> What the task asks
Could you copy exactly the lines from the start of the records through the one containing "Rappresentazioni, lunedì 13", both included, and leave out the pictures?
'''
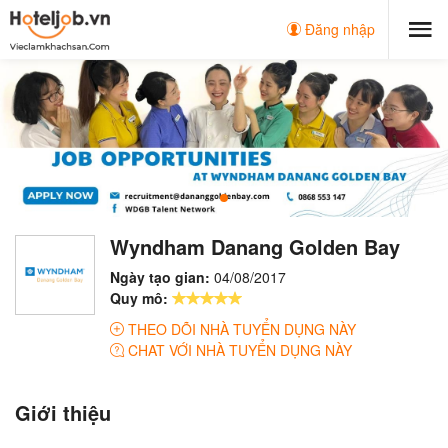
Đăng nhập
Wyndham Danang Golden Bay
Ngày tạo gian:
04/08/2017
Quy mô:
THEO DÕI NHÀ TUYỂN DỤNG NÀY
CHAT VỚI NHÀ TUYỂN DỤNG NÀY
Giới thiệu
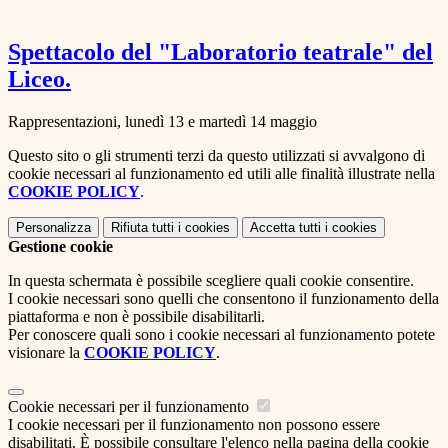
Spettacolo del "Laboratorio teatrale" del
Liceo.
Rappresentazioni, lunedì 13 e martedì 14 maggio
Questo sito o gli strumenti terzi da questo utilizzati si avvalgono di
cookie necessari al funzionamento ed utili alle finalità illustrate nella
COOKIE POLICY
.
Personalizza
Rifiuta tutti
i cookies
Accetta tutti
i cookies
Gestione cookie
In questa schermata è possibile scegliere quali cookie consentire.
I cookie necessari sono quelli che consentono il funzionamento della
piattaforma e non è possibile disabilitarli.
Per conoscere quali sono i cookie necessari al funzionamento potete
visionare la
COOKIE POLICY
.
Cookie necessari per il funzionamento
I cookie necessari per il funzionamento non possono essere
disabilitati. È possibile consultare l'elenco nella pagina della cookie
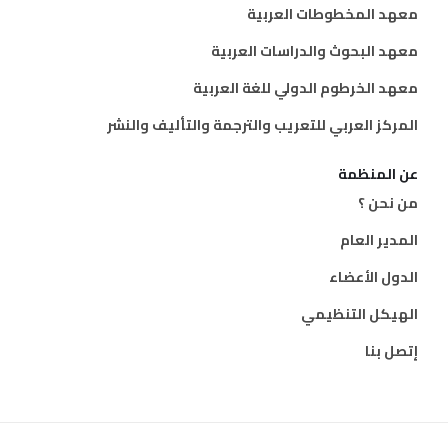
معهد المخطوطات العربية
معهد البحوث والدراسات العربية
معهد الخرطوم الدولي للغة العربية
المركز العربي للتعريب والترجمة والتأليف والنشر
عن المنظمة
من نحن ؟
المدير العام
الدول الأعضاء
الهيكل التنظيمي
إتصل بنا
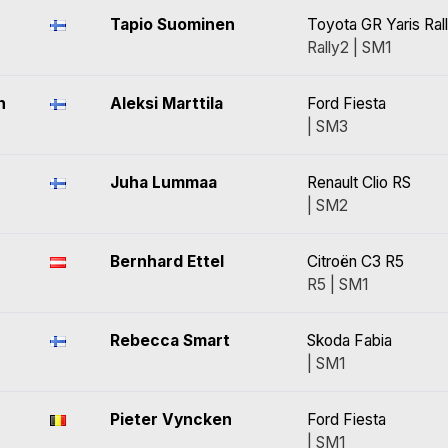
Tapio Suominen
Toyota GR Yaris Ral
Rally2 | SM1
n
Aleksi Marttila
Ford Fiesta
| SM3
z
Juha Lummaa
Renault Clio RS
| SM2
Bernhard Ettel
Citroën C3 R5
R5 | SM1
Rebecca Smart
Skoda Fabia
| SM1
Pieter Vyncken
Ford Fiesta
| SM1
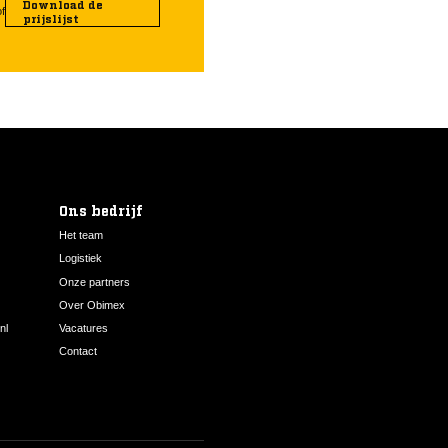
Download de
of
prijslijst
Ons bedrijf
Het team
Logistiek
Onze partners
Over Obimex
nl
Vacatures
Contact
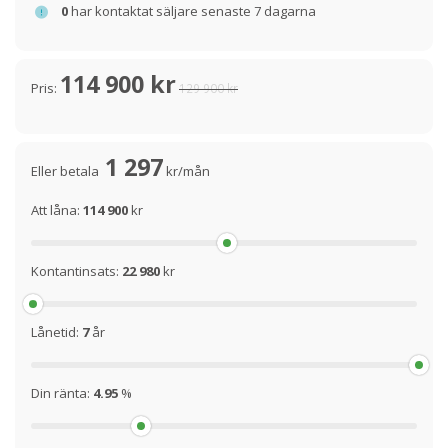
0
har kontaktat säljare senaste 7 dagarna
114 900 kr
Pris:
129 900 kr
1 297
Eller betala
kr/mån
Att låna:
114 900
kr
Kontantinsats:
22 980
kr
Lånetid:
7
år
Din ränta:
4.95
%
'''
> Answer to this problem
Đăng nhập
Wyndham Danang Golden Bay
Ngày tạo gian:
04/08/2017
Quy mô:
THEO DÕI NHÀ TUYỂN DỤNG NÀY
CHAT VỚI NHÀ TUYỂN DỤNG NÀY
Giới thiệu
Spettacolo del "Laboratorio teatrale" del
Liceo.
Rappresentazioni, lunedì 13 e martedì 14 maggio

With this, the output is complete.